Hace tiempo que escribí unas notas sobre el ruido político mediático y en estos días sigo poniendo la oreja para captar algo sugerente, significativo y eufónico en medio del griterío con que la Derecha trata de sustituir la reflexión y el debate sobre lo (el) porvenir de este agostado país. Menos mal que he tenido la oportunidad de leer textos interesantes entre la muy copiosa acumulación de opiniones, chismorreos y exabruptos. De todo ello me estimulan especialmente las referencias a la cultura consumista, esa perversa inoculación de valores y estilo de vida por la que terminas queriendo aparentar que no eres lo que produces (ni cómo lo produces) sino lo que consumes y a quién se lo debes. (Ya no sé qué es peor).
El caso es que veo la televisión. Obviamente, me la trago en pequeñas dosis, por prudente estrategia aplicable a la ingesta de cualquier psico-fármaco, pero tengo que reconocer que he experimentado notables efectos, quizás al margen de la intención de los que han organizado las sesiones de telemarketing.

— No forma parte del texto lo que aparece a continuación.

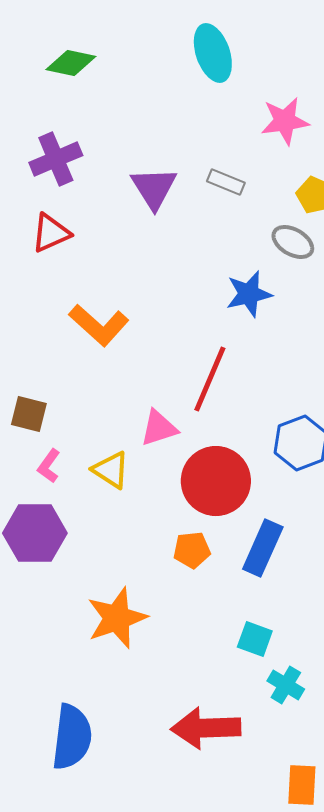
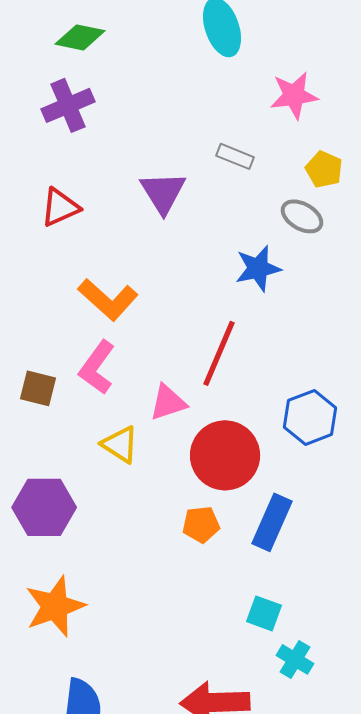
purple cross: (56, 159) -> (68, 105), moved
purple triangle: (154, 188) -> (163, 192), moved
pink L-shape: (49, 466) -> (97, 367), moved, size x1.6
orange star: (117, 618) -> (55, 606), moved

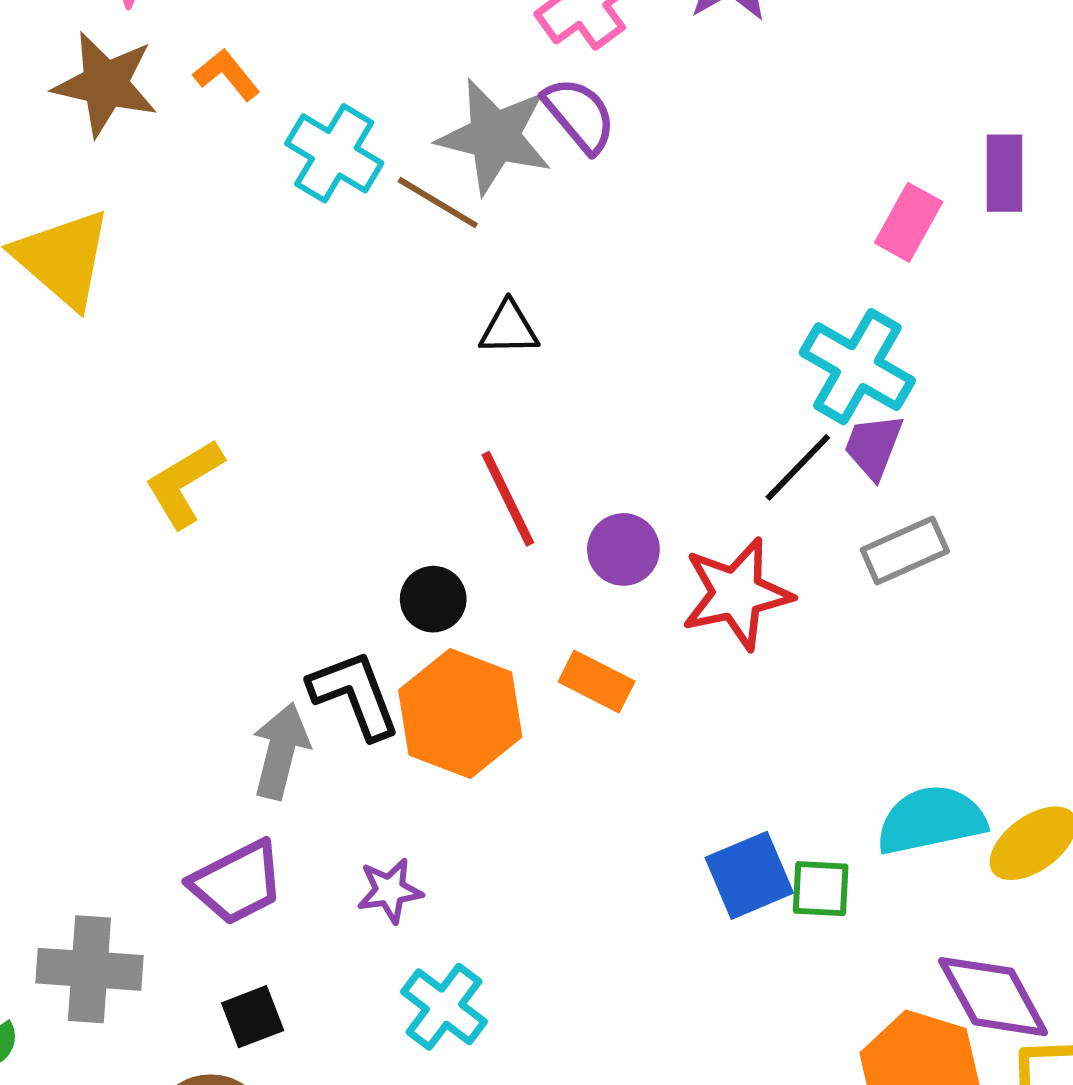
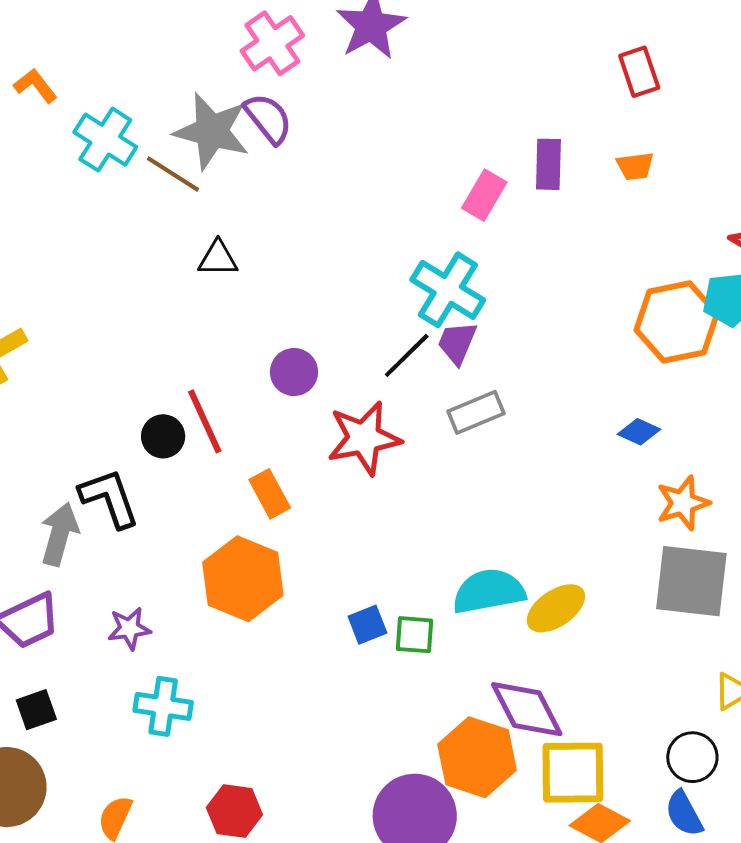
red line: (508, 499) -> (205, 421), moved
purple circle: (623, 549) -> (294, 372), moved
orange rectangle: (597, 682) -> (270, 494), turned 33
orange hexagon: (460, 714) -> (243, 579), moved
blue square: (749, 875) -> (367, 625), size x0.7
cyan cross: (444, 1007) -> (163, 706), turned -30

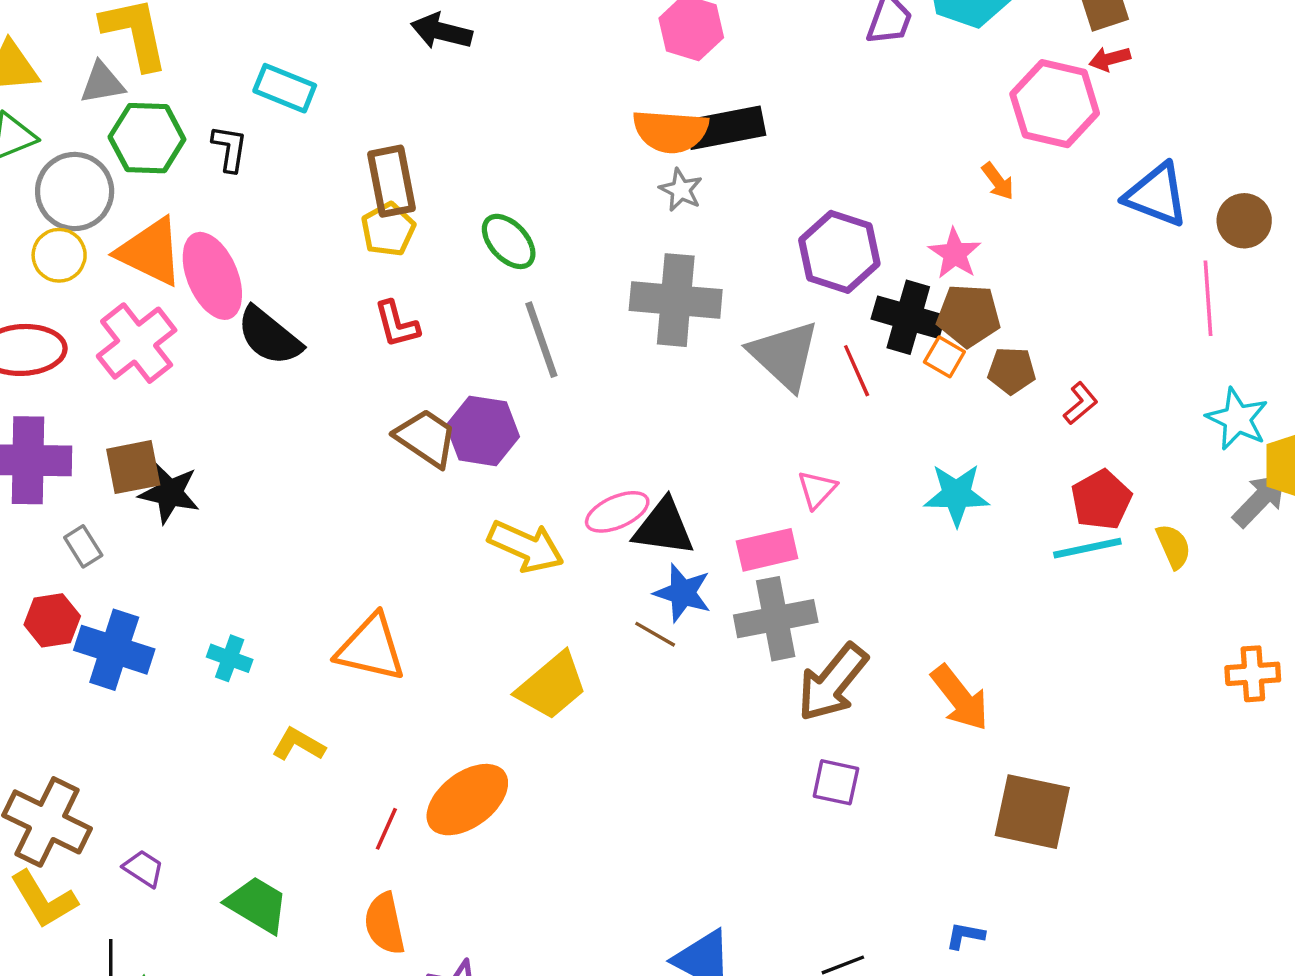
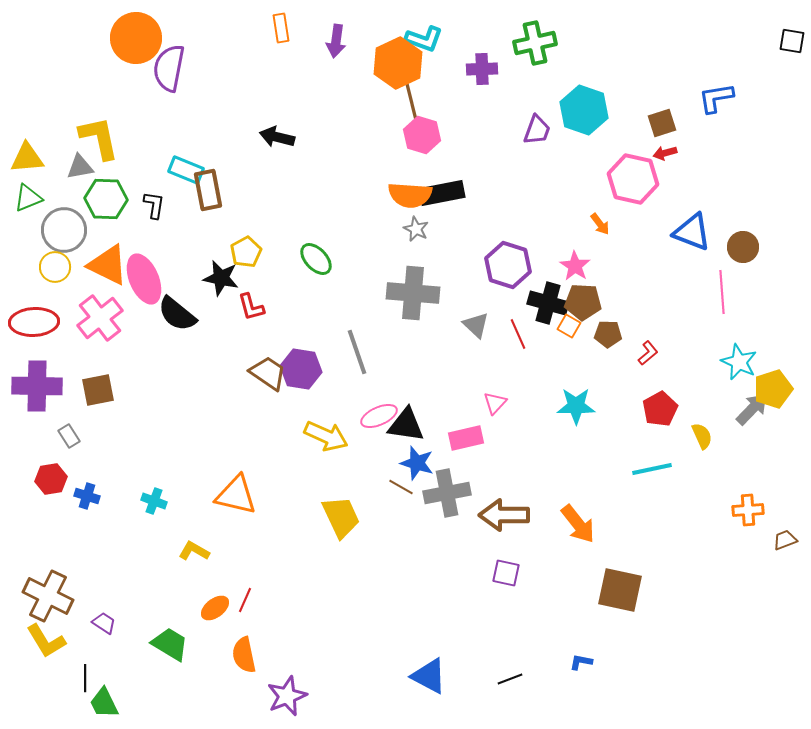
brown rectangle: (392, 181) -> (208, 190), moved
gray line: (541, 340) -> (357, 352), moved
gray triangle: (784, 355) -> (476, 325), size x0.6
black star: (169, 493) -> (221, 278), moved
cyan line: (1087, 548) -> (652, 469), moved
gray cross: (776, 619) -> (447, 493), moved
blue cross: (114, 650) -> (87, 496), size x0.6
brown arrow: (832, 682) -> (504, 515), turned 51
yellow trapezoid: (552, 686) -> (341, 517), turned -75
orange ellipse: (467, 800) -> (215, 608), moved, size x0.6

En vez de sumarme a la emoción me instalé en el distanciamiento.
Lo primero que creí notar es que la tv se salta aquella máxima de “una imagen vale más que mil palabras” y se empeña en ofrecer una cascada de fonemas por cada imagen en pantalla. No digo que no haya imágenes que llamen la atención, pero la palabrería…
Palabras, palabras, palabras… ¿Informan, explican, forman? Más bien parece que pertenecen a la modalidad del “anda jaleo, jaleo” con mucho alboroto inacabable porque, siguiendo el estilo de nuestros tertulianos político-esperpénticos, los opinadores hablan todos al mismo tiempo, intentando quizás que la narración superpuesta aparente la emoción que no ofrece la acumulación simplona de tópicos y banalidades que, desde luego, no explican cabalmente lo que estamos viendo. En todo caso, lo reinterpretan.

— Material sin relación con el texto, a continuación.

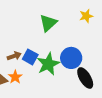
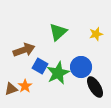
yellow star: (86, 16) -> (96, 34), moved
brown arrow: (14, 56) -> (24, 50), moved, size x1.5

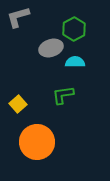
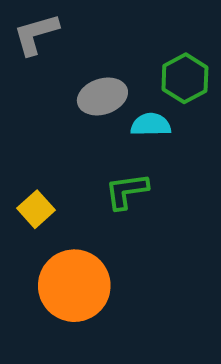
green hexagon: (74, 29) -> (185, 78), moved

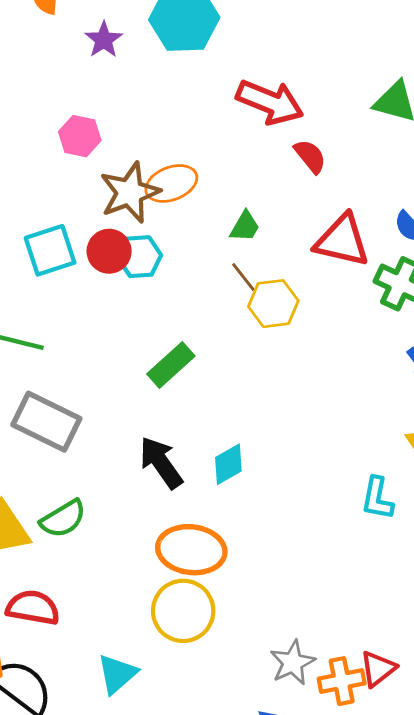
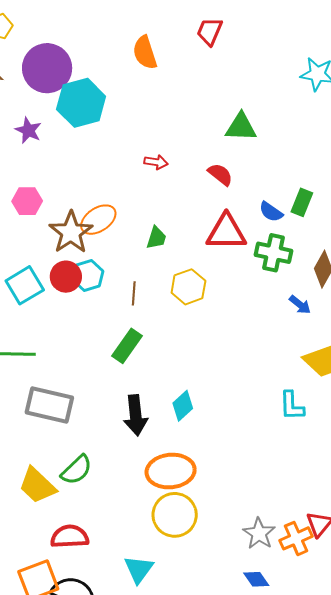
red arrow: (270, 102) -> (156, 162), moved, size x0.5
red semicircle: (310, 156) -> (220, 174), moved
brown line: (243, 277) -> (134, 293), moved, turned 55
black arrow: (161, 463) -> (136, 415), turned -138

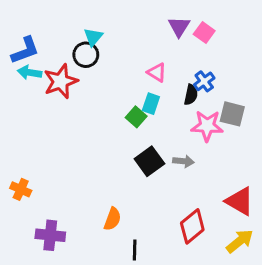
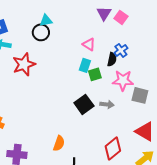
cyan triangle: (93, 37) -> (46, 20), turned 40
red star: (61, 81) -> (24, 64), moved
gray square: (232, 114) -> (140, 95), moved
green square: (136, 117) -> (95, 74), moved, turned 32

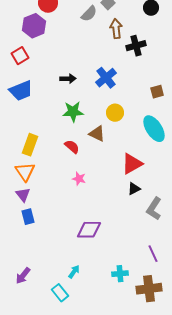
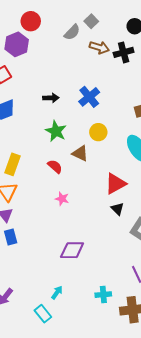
brown arrow: (116, 29) -> (99, 47), turned 114
black cross: (136, 46) -> (124, 52), moved
green star: (73, 112) -> (56, 131), turned 30
black triangle: (134, 189) -> (117, 209), turned -48

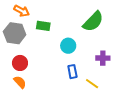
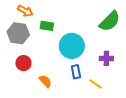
green semicircle: (93, 22) -> (110, 21), moved
cyan circle: (68, 46) -> (72, 46), size x1.6
orange semicircle: (20, 82) -> (45, 81), moved

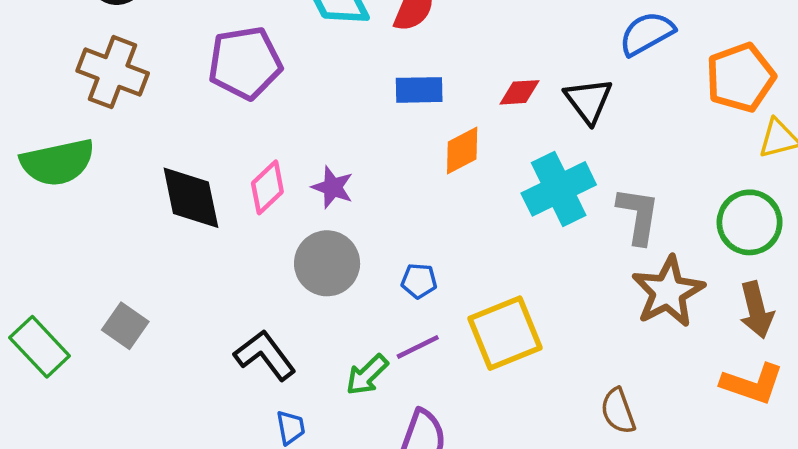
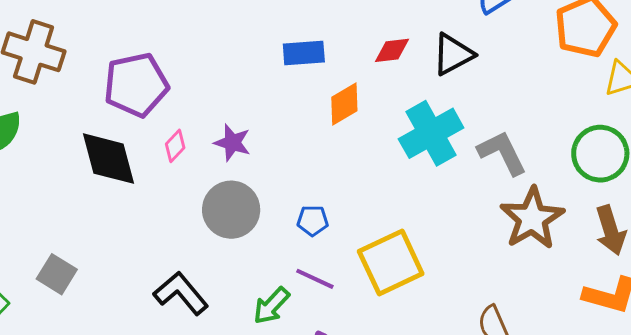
purple pentagon: (245, 63) -> (136, 85), moved
black triangle: (588, 101) -> (453, 54), turned 42
pink diamond: (267, 187) -> (175, 146), size x0.7
gray L-shape: (638, 215) -> (502, 153), turned -32
purple line: (418, 347) -> (315, 279), turned 54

Por supuesto se habla más del deportista que del Deporte, como otros hablan más del político que de la política. Signo de los tiempos: en vez de un reportaje, de un análisis, de una descripción documentada, te ofrecen unos emoticones sonoros al servicio de un mensaje ramplón e individualista. Y si vamos no a los significados de las palabras sino a la melodía y ritmo del discurso, entonces, curiosamente, se acaba cualquier posible apariencia de oferta sofisticada y nos metemos de lleno en la estética de una salmodia de masas. Una fascinante modalidad de individualismo contradictoriamente aborregado.
Lo mejor del experimento es cuando tienes que asumir tu papel en el espectáculo: Por mucho que te quieras creer que te lo están contando en la intimidad para que vivas personalizadamente tus emociones, lo único que de verdad quieren que hagas es que te sumes, uno más en la gigantesca grada de los espectadores, al ensordecedor griterío.

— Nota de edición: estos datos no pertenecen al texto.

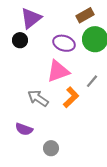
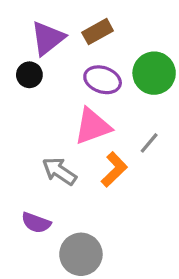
brown rectangle: (85, 15) -> (98, 32), moved
gray circle: (51, 148) -> (81, 254), size x1.6

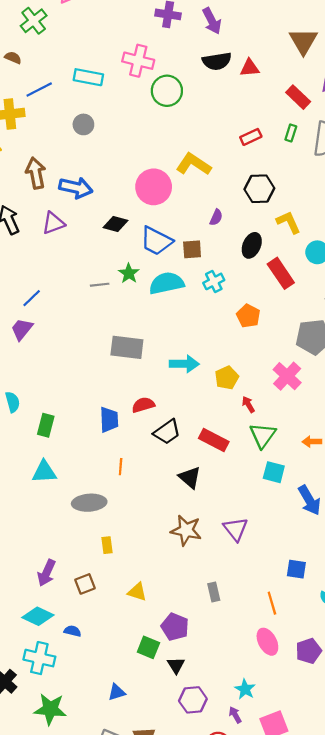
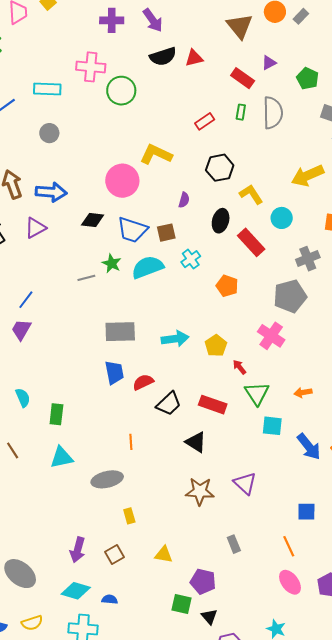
blue trapezoid: (109, 420) -> (114, 373), moved

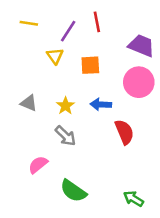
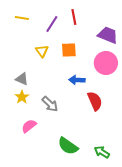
yellow triangle: (55, 56) -> (42, 51), moved
yellow star: (65, 106) -> (22, 97), moved
green semicircle: (73, 191) -> (68, 146), moved

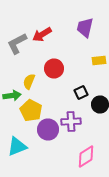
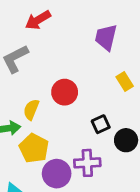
red arrow: (42, 34) -> (38, 20), moved
yellow rectangle: (99, 60) -> (125, 81), turned 64

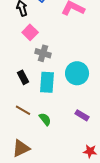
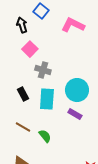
purple rectangle: (82, 115) -> (75, 114), moved

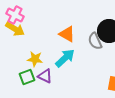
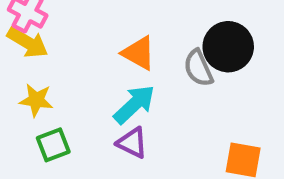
yellow star: (35, 59) -> (36, 100), moved
purple triangle: (45, 76) -> (132, 143), moved

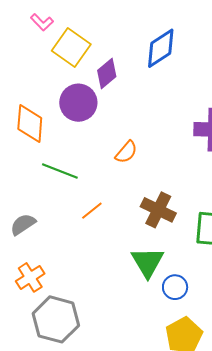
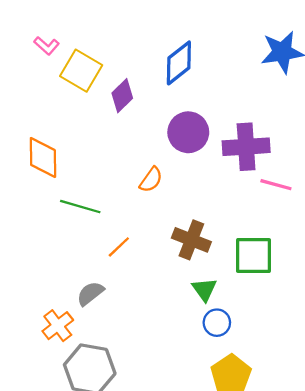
purple circle: (78, 103) -> (188, 132), moved
gray semicircle: (23, 224) -> (90, 293), moved
green triangle: (148, 262) -> (204, 289), moved, size x0.7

Por eso debemos insistir, allí donde podamos enviar nuestro mensaje argumentado, sobre la necesidad de apagar los canales de televisión reaccionarios y tomar un buen libro, un buen texto que nos haga pensar, que nos invite a reflexionar, a buscar los antecedentes de los hechos actuales, que a todos nos afectan, para poder comprender mejor el presente, que siempre hay que arreglarlo para tener futuro. Como diría Pierre Vilar “`pensar históricamente”. A lo mejor nos ayuda, como proponía Mark Fisher, (recientemente citado por el tertuliano Antonio Maestre) a construir la solidaridad de izquierdas y de clase superando las incesantes divisiones identitarias propias de la cultura neoliberal y que -según Fisher- dejan un residuo horrible: un olor a falsa conciencia y moralismo de caza de brujas.